Sözcü yazarı Saygı Öztürk, CHP İstanbul Milletvekili Sezgin Tanrıkulu'nun gündeme getirdiği Hakkâri'de Silahlı İnsansız Hava Aracı'nın (SİHA) sivilleri vurduğu iddiası hakkında güvenlik güçlerinin gerçeği açıklaması gerektiğini belirterek "Evet, bazı açıklamalar moral bozabilir ama gerçeklerin her fırsatta belgelerle ortaya konulması devlete olan güveni artırır. Kazanan terörist yandaşları değil, yüce devletimiz olur…" dedi.

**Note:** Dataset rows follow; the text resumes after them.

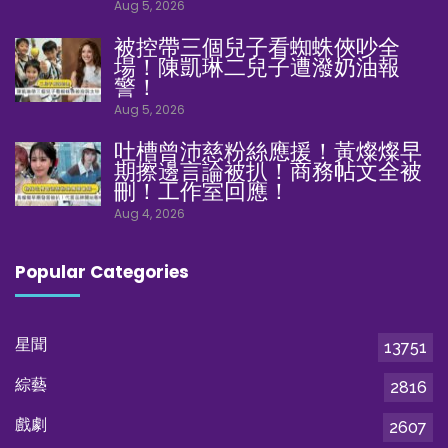
Aug 5, 2026
被控帶三個兒子看蜘蛛俠吵全
場！陳凱琳二兒子遭潑奶油報
警！
Aug 5, 2026
吐槽曾沛慈粉絲應援！黃燦燦早
期擦邊言論被扒！商務帖文全被
刪！工作室回應！
Aug 4, 2026
Popular Categories
星聞
13751
綜藝
2816
戲劇
2607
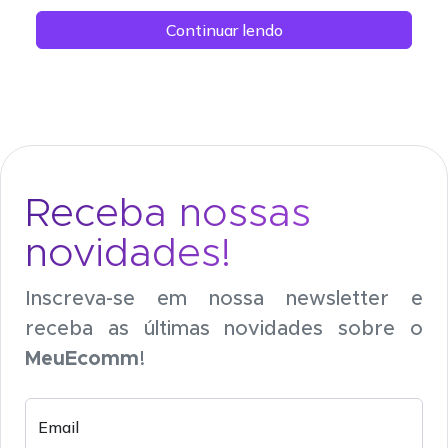
Continuar lendo
Receba nossas
novidades!
Inscreva-se em nossa newsletter e
receba as últimas novidades sobre o
MeuEcomm
!
Email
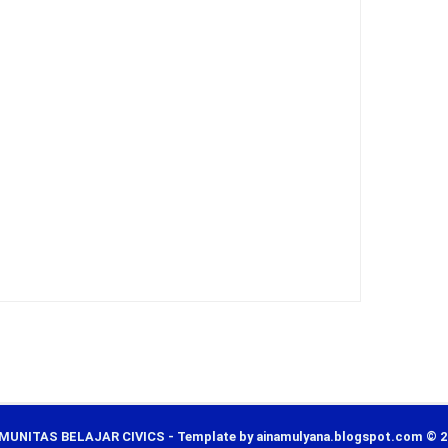
MUNITAS BELAJAR CIVICS - Template by ainamulyana.blogspot.com © 2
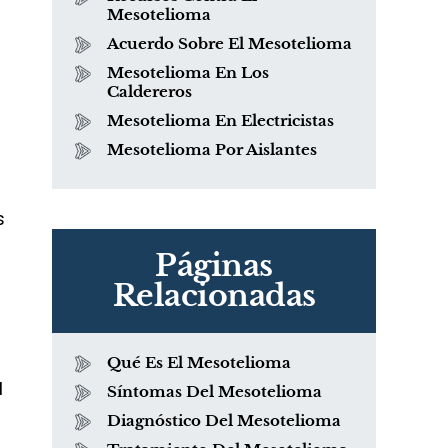
Mesotelioma
Acuerdo Sobre El Mesotelioma
Mesotelioma En Los
Caldereros
Mesotelioma En Electricistas
Mesotelioma Por Aislantes
s
Páginas
Relacionadas
s
Qué Es El Mesotelioma
l
Síntomas Del Mesotelioma
Diagnóstico Del Mesotelioma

Saygı Öztürk'ün "İHA’nın ve SİHA’nın gördükleri" başlığıyla yayımlanan yazısı şöyle:

CHP Parti Meclisi Üyesi İstanbul Milletvekili Sezgin Tanrıkulu, teröristle mücadele edilirken, sade vatandaşın “terörist” diye öldürülmemesi gerektiğini vurguluyor. Denetim noktasından geçen vatandaşın, kısa süre sonra “terörist” diye Silahlı İnsansız Hava Aracı (SİHA) tarafından vurulmasına da karşı çıkıyor.

Biliyorum Güneydoğu'da teröristi sade vatandaştan ayırmak kolay değil. Akrabalık ilişkileri, tehditler, baskılar sonucu teröriste yardım ve yataklık da yapılıyor. Bunun böyle olduğunu güvenlik birimlerimiz de öteden beri biliyor. Operasyonlarda yanlışlık yapılmaması için özen gösteriliyor. Hatta sade vatandaş zarar görmesin diye güvenlik güçlerimizin şehit edildiği acı olaylar da yaşandı.

Bakan kızmasın

İçişleri Bakanı Süleyman Soylu, Ankara'dan çok, günlerini Güneydoğu'da geçiriyor. Jandarmanın, polisin, güvenlik korucusunun yanında. Acılarına da, sevinçlerine de ortak oluyor. Güvenlik güçlerimizin çabalarını, fedakarlıklarını bildiği için onlara dönük eleştiriler karşısında çok ağır ifadeler kullanıyor.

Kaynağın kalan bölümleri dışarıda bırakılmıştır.